Last week we posted an opinion piece from Vancouverite Grace Pacifica Chen in which she explained why she’s joining a growing exodus of Millennials who are moving away from the city due to Metro Vancouver’s soaring property prices.
The piece generated plenty of debate among our readers, but it seems that Chen isn’t alone – in fact a poll from Angus Reid suggests that a “generation” of more than 150,000 families are considering leaving Metro Vancouver because they are being priced out of the region’s red hot real estate market.
Schachi Kurl with the Angus Reid Institute told Vancity Buzz that the people who are prepared to leave are among the youngest and most educated in the city.
“They are people with the most working years ahead of them, they are at the beginning part of their productivity curve – are these really the folks we want leaving the region? I think that’s the question to ask,” she said.

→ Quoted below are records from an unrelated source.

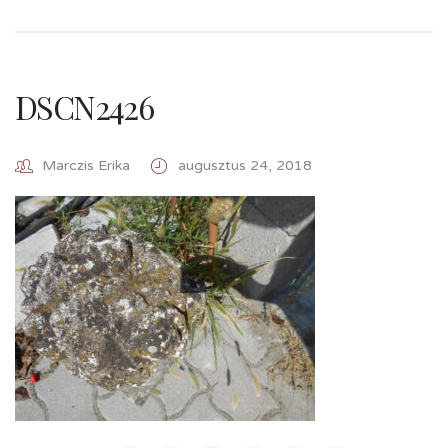
DSCN2426
Marczis Erika
augusztus 24, 2018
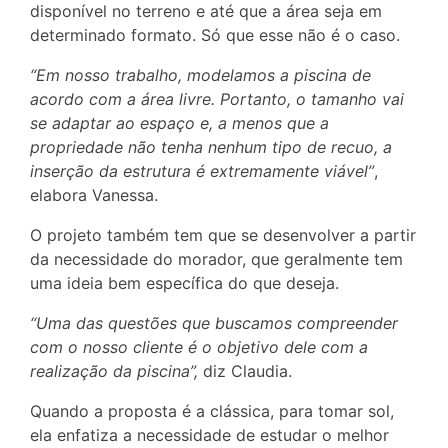
disponível no terreno e até que a área seja em
determinado formato. Só que esse não é o caso.
“Em nosso trabalho, modelamos a piscina de
acordo com a área livre. Portanto, o tamanho vai
se adaptar ao espaço e, a menos que a
propriedade não tenha nenhum tipo de recuo, a
inserção da estrutura é extremamente viável”
,
elabora Vanessa.
O projeto também tem que se desenvolver a partir
da necessidade do morador, que geralmente tem
uma ideia bem específica do que deseja.
“Uma das questões que buscamos compreender
com o nosso cliente é o objetivo dele com a
realização da piscina”,
diz Claudia.
Quando a proposta é a clássica, para tomar sol,
ela enfatiza a necessidade de estudar o melhor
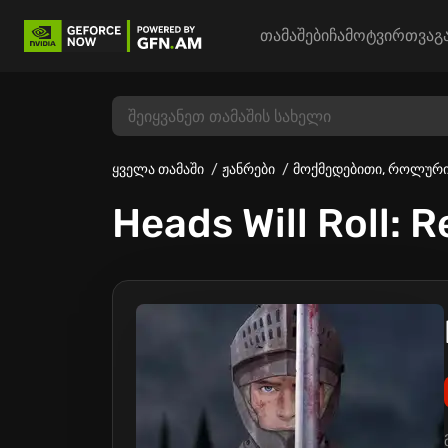
თამაშები
ჩამოტვირთვა
გ
ყველა თამაში
ჟანრები
მოქმედებითი, როლურ
Heads Will Roll: 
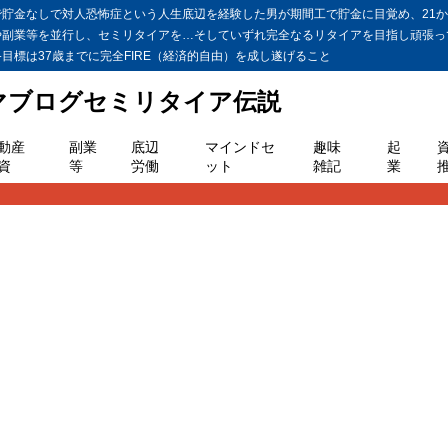
金なしで対人恐怖症という人生底辺を経験した男が期間工で貯金に目覚め、21か月
や副業等を並行し、セミリタイアを…そしていずれ完全なるリタイアを目指し頑張っ
標は37歳までに完全FIRE（経済的自由）を成し遂げること
ヤマブログセミリタイア伝説
動産
副業
底辺
マインドセ
趣味
起
資
等
労働
ット
雑記
業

“Do you want to end up with a region full of relatively wealthy, retired people? Nothing against them, but are they the people who are actually going to keep the region going from a business perspective, from a productivity perspective?”
In the poll, those surveyed tended to fall into one of four categories: happy, comfortable, uncomfortable, and miserable. The “happy” group is largely comprised of retired baby boomers who don’t have mortgages and are empty nesters. Over half of them bought their homes before 1990.

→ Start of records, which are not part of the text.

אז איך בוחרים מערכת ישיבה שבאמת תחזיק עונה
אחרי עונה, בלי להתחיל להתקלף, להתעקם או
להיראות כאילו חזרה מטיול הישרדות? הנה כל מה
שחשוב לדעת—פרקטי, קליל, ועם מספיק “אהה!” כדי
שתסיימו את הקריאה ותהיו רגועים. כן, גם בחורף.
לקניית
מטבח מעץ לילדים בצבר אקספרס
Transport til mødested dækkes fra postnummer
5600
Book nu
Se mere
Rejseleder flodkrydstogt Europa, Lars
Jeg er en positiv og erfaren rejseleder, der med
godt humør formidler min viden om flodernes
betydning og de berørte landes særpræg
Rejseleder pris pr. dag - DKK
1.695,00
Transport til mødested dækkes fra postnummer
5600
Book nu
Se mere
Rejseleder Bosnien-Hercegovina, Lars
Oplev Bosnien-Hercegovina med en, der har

The “miserable” people are largely renters with households of three or more and tend to fall into the 18-34 and 35-54 age brackets.
Around 85% of the miserable group want to move away because of the high cost of owning a home. According to Angus Reid, this segment represents one in five Vancouverites, which means the city could stand to lose up to 150,000 young families.

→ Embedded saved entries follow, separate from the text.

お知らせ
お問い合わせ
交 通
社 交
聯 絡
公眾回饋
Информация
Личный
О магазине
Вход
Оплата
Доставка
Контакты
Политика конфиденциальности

Even the most comfortable group say current housing prices are bad for Vancouver.
“The people who are feeling the most comfortable and settled and the least amount of pain in this region are those who tend to be living in the suburbs, who are older, who have had their houses paid off,” said Kurl. “Great for them, but the question is, what’s happening with their kids and with their grandkids, and can they continue to live in this region?”
One thing everyone could agree on however was that the city’s housing market was bad news for Vancouverites with 87% of those polled admitting that they are worried the next generation will be priced out of buying a home in Vancouver.